WHAT YOU SHOULD DO >>
Your task is to copy every line below that contains the word "IITR".

MATERIALS PROVIDED >>
========================================

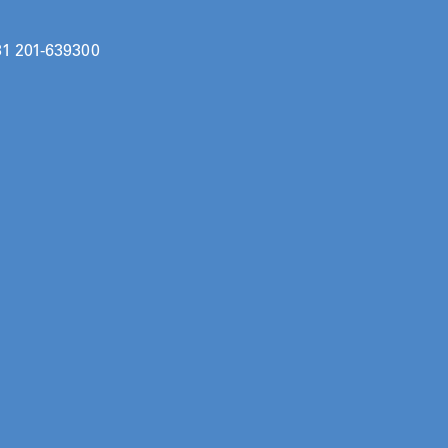
31 201-639300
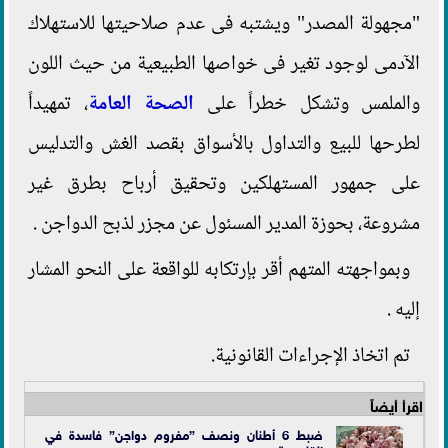
"مجهولة المصدر" ويشتبه فى عدم صلاحيتها للاستهلاك
الآدمى لوجود تغير فى خواصها الطبيعية من حيث اللون
والملمس وتشكل خطراً على
الصحة العامة
، تمهيداً
لطرحها للبيع والتداول بالأسواق بقصد الغش والتدليس
على جمهور المستهلكين وتحقيق أرباح بطرق غير
مشروعة، بحوزة المدير المسئول عن مجزر لذبح الدواجن .
وبمواجهته المتهم أقر بإرتكابه للواقعة على النحو المشار
إليه .
تم اتخاذ الإجراءات القانونية.
اقرأ أيضاً
ضبط 6 أطنان ونصف ”مفروم دواجن” فاسدة في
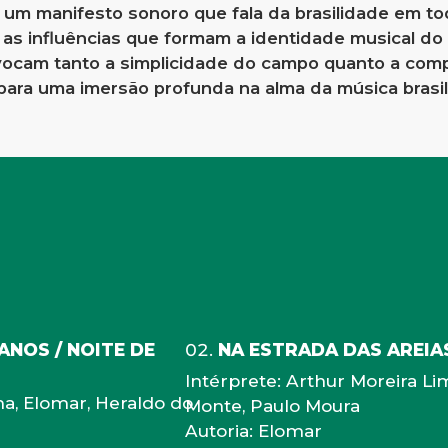
um manifesto sonoro que fala da brasilidade em to
e as influências que formam a identidade musical do
evocam tanto a simplicidade do campo quanto a com
para uma imersão profunda na alma da música brasil
ANOS / NOITE DE
NA ESTRADA DAS AREIA
Intérprete: Arthur Moreira Li
ma, Elomar, Heraldo do
Monte, Paulo Moura
Autoria: Elomar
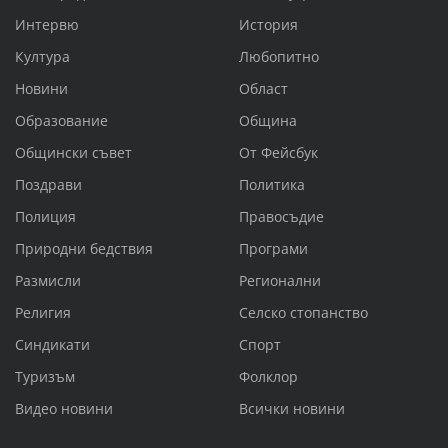
Интервю
История
Култура
Любопитно
Новини
Област
Образование
Община
Общински съвет
От Фейсбук
Поздрави
Политика
Полиция
Правосъдие
Природни бедствия
Програми
Размисли
Регионални
Религия
Селско стопанство
Синдикати
Спорт
Туризъм
Фолклор
Видео новини
Всички новини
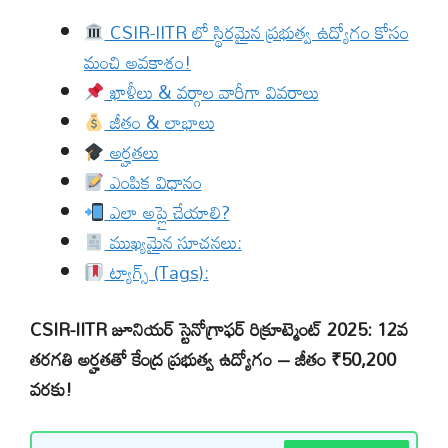
CSIR-IITR లో స్థిరమైన ప్రభుత్వ ఉద్యోగం కోసం
మంచి అవకాశం!
ఖాళీలు & వర్గాల వారీగా వివరాలు
జీతం & లాభాలు
అర్హతలు
ఎంపిక విధానం
ఎలా అప్లై చేయాలి?
ముఖ్యమైన సూచనలు:
ట్యాగ్స్ (Tags):
CSIR-IITR జూనియర్ స్టెనోగ్రాఫర్ రిక్రూట్మెంట్ 2025: 12వ
తరగతి అర్హతతో కేంద్ర ప్రభుత్వ ఉద్యోగం – జీతం ₹50,200
వరకు!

========================================

SOLUTION TO THE PROBLEM >>
CSIR-IITR లో స్థిరమైన ప్రభుత్వ ఉద్యోగం కోసం
CSIR-IITR జూనియర్ స్టెనోగ్రాఫర్ రిక్రూట్మెంట్ 2025: 12వ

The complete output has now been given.